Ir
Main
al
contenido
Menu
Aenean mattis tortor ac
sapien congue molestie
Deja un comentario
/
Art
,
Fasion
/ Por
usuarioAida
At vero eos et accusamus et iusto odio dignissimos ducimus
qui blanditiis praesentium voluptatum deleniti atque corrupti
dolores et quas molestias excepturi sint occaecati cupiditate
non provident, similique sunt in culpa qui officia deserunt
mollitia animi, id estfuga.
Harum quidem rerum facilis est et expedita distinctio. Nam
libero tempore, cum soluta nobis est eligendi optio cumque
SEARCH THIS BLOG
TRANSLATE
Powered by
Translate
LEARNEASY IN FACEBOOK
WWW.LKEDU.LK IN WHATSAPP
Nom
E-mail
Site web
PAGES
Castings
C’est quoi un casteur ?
---
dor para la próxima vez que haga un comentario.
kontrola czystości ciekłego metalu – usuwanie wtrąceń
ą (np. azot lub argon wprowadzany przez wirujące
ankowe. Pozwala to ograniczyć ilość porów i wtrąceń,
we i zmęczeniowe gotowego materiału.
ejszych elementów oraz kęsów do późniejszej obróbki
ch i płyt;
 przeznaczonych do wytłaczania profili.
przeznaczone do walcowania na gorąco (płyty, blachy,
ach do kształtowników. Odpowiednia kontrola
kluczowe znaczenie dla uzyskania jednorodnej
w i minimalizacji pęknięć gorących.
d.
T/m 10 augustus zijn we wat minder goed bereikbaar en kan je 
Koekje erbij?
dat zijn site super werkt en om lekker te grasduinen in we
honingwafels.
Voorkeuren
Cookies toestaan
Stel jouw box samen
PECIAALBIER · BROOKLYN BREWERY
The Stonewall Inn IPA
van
==
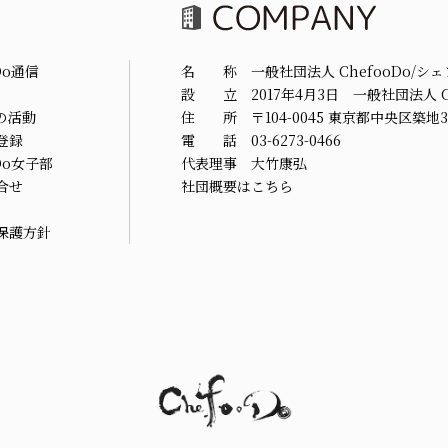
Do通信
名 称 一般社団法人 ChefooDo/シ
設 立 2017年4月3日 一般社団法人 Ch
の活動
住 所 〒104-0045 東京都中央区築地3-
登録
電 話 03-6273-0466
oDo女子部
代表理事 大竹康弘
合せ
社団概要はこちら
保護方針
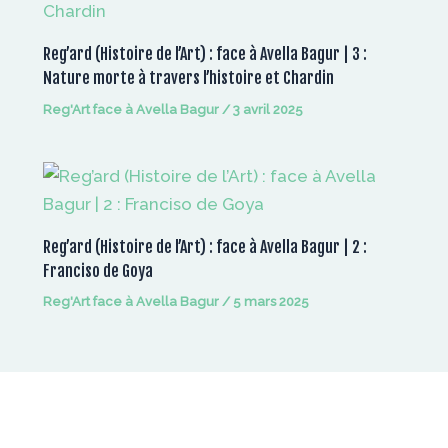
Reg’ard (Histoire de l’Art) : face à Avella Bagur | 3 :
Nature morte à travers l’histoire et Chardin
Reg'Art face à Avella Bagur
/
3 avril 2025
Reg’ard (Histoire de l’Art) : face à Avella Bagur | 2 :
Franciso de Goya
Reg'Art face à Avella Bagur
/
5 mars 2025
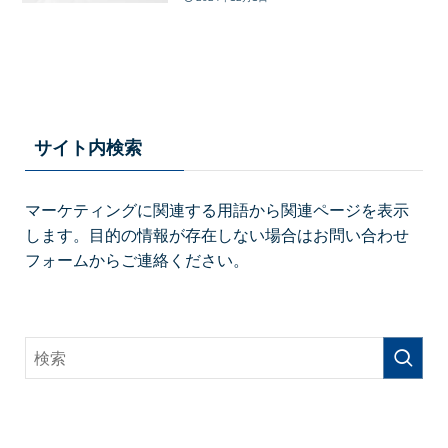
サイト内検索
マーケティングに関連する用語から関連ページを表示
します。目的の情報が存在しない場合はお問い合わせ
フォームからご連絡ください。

• [Task to carry out]
Now transcribe the lines above exactly, starting at the line containing "Reg’ard (Histoire de l’Art) : face à Avella Bagur | 3" and ending at the line containing "フォームからご連絡ください。", both lines included, pictures excluded.

• [Response to this task]
Reg’ard (Histoire de l’Art) : face à Avella Bagur | 3 :
Nature morte à travers l’histoire et Chardin
Reg'Art face à Avella Bagur
/
3 avril 2025
Reg’ard (Histoire de l’Art) : face à Avella Bagur | 2 :
Franciso de Goya
Reg'Art face à Avella Bagur
/
5 mars 2025
サイト内検索
マーケティングに関連する用語から関連ページを表示
します。目的の情報が存在しない場合はお問い合わせ
フォームからご連絡ください。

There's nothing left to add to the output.